ON SHUFFLING ‘ORF AND THE OLD STUFF

At the moment I’m going through the old stuff – bits of writing found in carrier bags in the garage or in the darker recesses of my computer. I’m posting them in Retro, not because I think they are extra-specially good and worthy of posterity or whatever, but because if I don’t put them there where will I put them? Eventually I’ll shuffle ‘orf * as they say, and someone or other – a relative if I have any left, Council or Salvation Army if I haven’t – will find these various damp, spiderous carrier bags in the garage and bin the whole lot.

The only trouble is the time the old stuff takes. I promise myself I’ll just post it, quick, then get back to doing what I should be doing which is writing new stuff. Nobody is likely to read the old stuff. Even if they do, since it’s billed as ‘Retro’ they won’t be expecting an awful lot of it. But I can’t resist the temptation to re-read it, and then I can’t resist the tinkering, the editing…

I’ve hardly got started on my IDEAS file for La Tour Abolie, although I suppose I should be grateful to have an IDEAS file.

It is heartening to note that I’ve improved quite a lot since the 1980’s and 90’s. My ‘tech’ has improved quite a lot too. Some of the old stuff was typed on an Amstrad; you can tell by the dot matrix printing. My first computer…
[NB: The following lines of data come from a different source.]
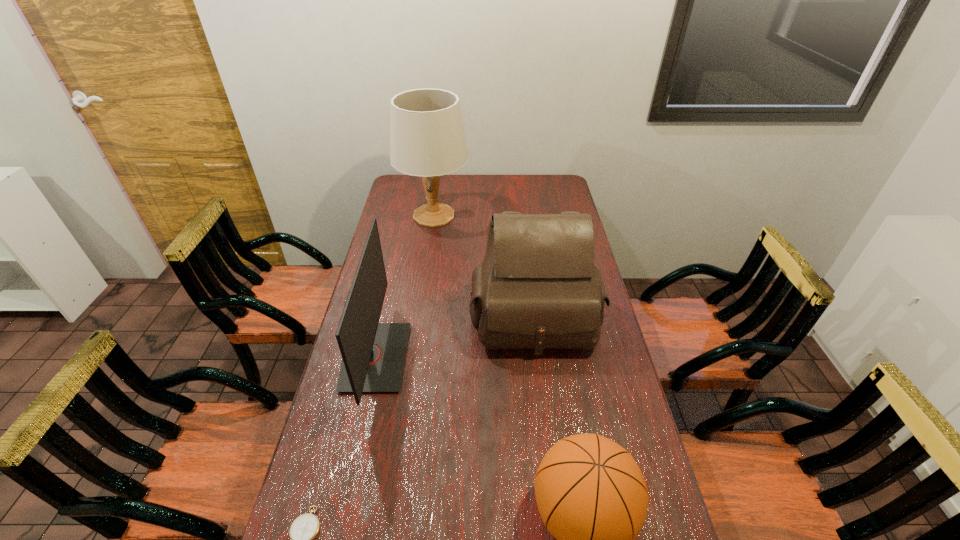 Identify the location of the tallest object. (427, 138).

I want to click on table lamp, so click(427, 138).

You are a GUI agent. You are given a task and a screenshot of the screen. Output one action in this format:
    pyautogui.click(x=<x>, y=<y>)
    Task: Click on the satchel
    
    Given the screenshot: What is the action you would take?
    pyautogui.click(x=537, y=287)

At what (x,y) coordinates should I click in order to perform the action: click on monitor. Please return your answer as a coordinate pair (x, y). This screenshot has width=960, height=540. Looking at the image, I should click on coord(373,354).

Identify the location of blank area located 0.310m on the front of the table lamp. The height and width of the screenshot is (540, 960). (424, 284).

The width and height of the screenshot is (960, 540). What are the coordinates of `vacant point located on the front flap of the satchel` in the screenshot? It's located at (541, 377).

Locate an element on the screen. The height and width of the screenshot is (540, 960). vacant point located 0.240m on the screen side of the monitor is located at coordinates (480, 357).

Locate an element on the screen. Image resolution: width=960 pixels, height=540 pixels. object that is at the far edge is located at coordinates (427, 138).

Where is `table lamp that is positioned at the left edge`? The width and height of the screenshot is (960, 540). table lamp that is positioned at the left edge is located at coordinates (427, 138).

Locate an element on the screen. This screenshot has height=540, width=960. monitor that is positioned at the left edge is located at coordinates (373, 354).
Quite a lot of it I skim through and – ‘Oh – urgh – no’ – there I am again at Writers Group, a pompous twit(ess) intoning aloud my Amstrad-generated ‘homework’ to my fellow scribblers. We were a small group, meeting every other Thursday night. It was a long drive to get there. It often seemed to be raining and always seemed to be dark when we arrived to hop around shivering on the pavement while we waited for the key-holder.

Happy days, though, in a way. We hired the room over the RSPCA shop. It was cheap, but not comfortable. We often had to remain in our hats and coats because the central heating boiler was temperamental. I remember one Christmas we brought food and wine and crackers, and having pulled the crackers put the paper hats on over our outdoor hats.

There we were, drinking the tinny tea we’d made in the tiny kitchen; sitting on wooden chairs round a trestle table, each waiting impatiently for his or her chance to read; instantly switching to Daydream as soon as we’d read, because of course there was no point listening to anybody else’s. We knew how bad we were: none of us really expected to make it big, and none of us did.

Occasionally a couple of addicts, or possibly street people, trudged up the stairs to sit amongst us; two grubby, foolish-looking young men who drank our tea but never brought any writing, who never spoke, whose names were never asked, who were never asked to read but also never asked to leave. It wasn’t even that warm for them but I suppose it was out of the wind.

For all of us, it was a safe place.

* What dreames may come, When we haue shufflel’d off this mortall coile, Must giue vs pawse. Shakespeare: Hamlet (1602)

In Shakespeare’s time ‘coil’, or coile’, or coyle’, meant ‘fuss’ or ‘bustle’.

But shuffling? Visions of old geezers in dressing-gowns and bedroom slippers, shuffling their way towards the edge of giant cable-drums, whence they tip over the edge and tumble into oblivion.

One possibility is that Shakespeare intended ‘shuttle’ rather than ‘shuffle’ and the printers at some point misread it. A shuttle was a long, thin wooden implement that weavers wound their thread around before weaving. The shuttle was thrown backwards and forwards through the strung threads of the warp to make cloth. This horizontal component, made by the shuttle, was the woof or weft. You can see how woof/weft must be related to weave and woven. As the weaving went on, the thread would be unwound by the shuttle from the spool – a spool being a species of coil. Shakespeare loved multiple associations with words (resonances) and could have been using ‘coil’ to signify both the terrible fuss and bother of life and a coil of thread, which in dying we finally offload and unwind, disentangling ourselves from life.

But, thinking about it, I have another suggestion. I wonder if Shakespeare meant ‘shuffle’ in the sense of ‘shrug’ or ‘slough’? Because the picture I now have is of a man tightly bound with rope who, by shrugging and wriggling gradually manages to loosen his restraints, so that the whole ‘coil’ falls to the ground and he can step out of it. This makes it something like a snake shedding its skin, an expansion, a new beginning.